Description: Enter an optional description of this user.

Deliver Password/Email Address: Select and enter an email address to receive the user credentials when you select Image of the Email icon for this user in the Delivery column in the Users window. The address can contain up to 128 characters. This field is auto-populated if you have already entered an email address above. This option only appears if you previously selected Email in the Delivery Settings section in the user group configuration.

Select Done.

Create Users in Bulk

Select Add Users and then select Bulk Create.

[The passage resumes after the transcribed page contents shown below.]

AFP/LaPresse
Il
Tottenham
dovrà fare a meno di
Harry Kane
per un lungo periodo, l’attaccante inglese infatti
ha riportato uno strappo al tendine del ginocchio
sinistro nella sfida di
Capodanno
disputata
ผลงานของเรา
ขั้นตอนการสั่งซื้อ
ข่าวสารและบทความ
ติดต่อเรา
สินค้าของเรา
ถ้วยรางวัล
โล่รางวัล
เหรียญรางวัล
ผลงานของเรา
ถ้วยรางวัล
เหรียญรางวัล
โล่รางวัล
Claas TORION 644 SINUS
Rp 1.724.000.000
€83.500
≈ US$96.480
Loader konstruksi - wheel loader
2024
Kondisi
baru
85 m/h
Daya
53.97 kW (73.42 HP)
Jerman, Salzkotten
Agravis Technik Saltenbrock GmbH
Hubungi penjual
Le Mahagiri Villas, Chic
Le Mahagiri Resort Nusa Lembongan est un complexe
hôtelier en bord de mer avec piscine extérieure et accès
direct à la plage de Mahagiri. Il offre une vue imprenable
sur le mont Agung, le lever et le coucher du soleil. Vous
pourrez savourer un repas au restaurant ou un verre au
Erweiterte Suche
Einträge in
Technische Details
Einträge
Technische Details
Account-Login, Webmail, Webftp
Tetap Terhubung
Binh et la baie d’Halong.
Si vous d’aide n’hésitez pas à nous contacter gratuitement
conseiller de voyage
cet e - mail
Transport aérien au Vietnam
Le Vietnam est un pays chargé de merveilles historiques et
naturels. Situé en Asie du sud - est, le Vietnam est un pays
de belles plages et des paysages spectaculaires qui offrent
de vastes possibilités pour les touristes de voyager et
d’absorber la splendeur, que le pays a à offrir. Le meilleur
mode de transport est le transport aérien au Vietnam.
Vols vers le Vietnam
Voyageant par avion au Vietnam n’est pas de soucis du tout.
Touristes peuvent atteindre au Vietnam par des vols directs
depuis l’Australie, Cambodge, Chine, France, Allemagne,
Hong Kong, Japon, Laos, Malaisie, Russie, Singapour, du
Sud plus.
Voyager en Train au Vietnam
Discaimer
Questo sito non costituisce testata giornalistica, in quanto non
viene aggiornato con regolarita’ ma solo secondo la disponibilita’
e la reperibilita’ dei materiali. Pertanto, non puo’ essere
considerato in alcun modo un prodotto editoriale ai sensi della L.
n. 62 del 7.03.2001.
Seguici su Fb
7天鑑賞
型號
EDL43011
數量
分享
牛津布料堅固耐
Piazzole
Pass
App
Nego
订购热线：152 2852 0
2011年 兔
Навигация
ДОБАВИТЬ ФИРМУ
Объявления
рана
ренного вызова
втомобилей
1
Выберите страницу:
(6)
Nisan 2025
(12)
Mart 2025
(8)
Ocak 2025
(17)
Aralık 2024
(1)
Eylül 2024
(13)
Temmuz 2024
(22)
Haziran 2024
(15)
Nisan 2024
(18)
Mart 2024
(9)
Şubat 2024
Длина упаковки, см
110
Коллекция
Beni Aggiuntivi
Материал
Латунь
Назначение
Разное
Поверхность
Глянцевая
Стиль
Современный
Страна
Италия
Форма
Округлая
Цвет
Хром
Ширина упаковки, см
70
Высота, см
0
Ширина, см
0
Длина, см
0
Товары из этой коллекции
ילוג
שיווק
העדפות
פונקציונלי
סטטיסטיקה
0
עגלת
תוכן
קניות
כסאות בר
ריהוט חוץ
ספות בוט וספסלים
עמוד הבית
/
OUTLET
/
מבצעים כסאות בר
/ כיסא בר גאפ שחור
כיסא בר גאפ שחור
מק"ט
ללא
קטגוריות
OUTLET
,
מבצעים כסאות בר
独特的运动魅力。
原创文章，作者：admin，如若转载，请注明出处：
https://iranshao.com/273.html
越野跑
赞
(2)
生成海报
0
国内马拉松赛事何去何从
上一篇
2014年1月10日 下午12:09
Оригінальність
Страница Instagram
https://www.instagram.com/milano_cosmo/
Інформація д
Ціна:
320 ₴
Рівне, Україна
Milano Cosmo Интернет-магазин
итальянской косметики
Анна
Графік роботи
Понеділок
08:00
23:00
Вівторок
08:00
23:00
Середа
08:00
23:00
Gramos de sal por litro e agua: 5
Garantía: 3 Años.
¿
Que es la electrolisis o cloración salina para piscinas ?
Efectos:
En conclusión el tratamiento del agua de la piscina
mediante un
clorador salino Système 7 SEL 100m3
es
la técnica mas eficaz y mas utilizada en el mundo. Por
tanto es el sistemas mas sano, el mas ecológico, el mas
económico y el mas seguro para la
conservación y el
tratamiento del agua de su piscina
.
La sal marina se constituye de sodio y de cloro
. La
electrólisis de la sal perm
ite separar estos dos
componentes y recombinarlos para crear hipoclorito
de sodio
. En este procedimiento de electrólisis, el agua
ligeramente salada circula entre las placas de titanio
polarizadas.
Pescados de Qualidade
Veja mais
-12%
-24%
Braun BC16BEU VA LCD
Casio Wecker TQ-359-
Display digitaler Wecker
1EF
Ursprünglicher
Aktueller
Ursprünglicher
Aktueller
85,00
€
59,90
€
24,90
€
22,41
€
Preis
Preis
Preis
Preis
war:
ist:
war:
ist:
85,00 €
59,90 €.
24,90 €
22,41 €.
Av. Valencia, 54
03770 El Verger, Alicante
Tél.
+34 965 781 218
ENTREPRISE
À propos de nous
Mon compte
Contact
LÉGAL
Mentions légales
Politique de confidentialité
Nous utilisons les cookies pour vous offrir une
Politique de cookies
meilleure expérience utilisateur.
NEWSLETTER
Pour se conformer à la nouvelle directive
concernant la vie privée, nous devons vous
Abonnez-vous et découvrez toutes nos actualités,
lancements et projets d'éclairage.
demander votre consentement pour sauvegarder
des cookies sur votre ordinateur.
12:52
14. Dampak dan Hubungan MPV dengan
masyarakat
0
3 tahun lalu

In the Bulk Create Users dialog box, enter or select the following:

Username Prefix: Enter a prefix for these users' names, containing up to 28 characters. Bulk-created user names will have this prefix added in front of the digits for each user, starting with 1. For instance, if the user name prefix is "1250", then the first bulk-created user is "12501", the second user is "12502", and so on.

Number of Accounts: Enter the number of users to add, between 1 and 1000.

Email User Account info to: Enter an email address, containing up to 128 characters, to receive the user credentials.

Select Done. This saves your changes, creates the requested user accounts, and emails the bulk-created login credentials to the saved email addresses in CSV file format. The CSV file contains the SSID, user ID, user name, user group, access key, and expiration date for each bulk-created user. The Users window now displays the added user account information (see "Users").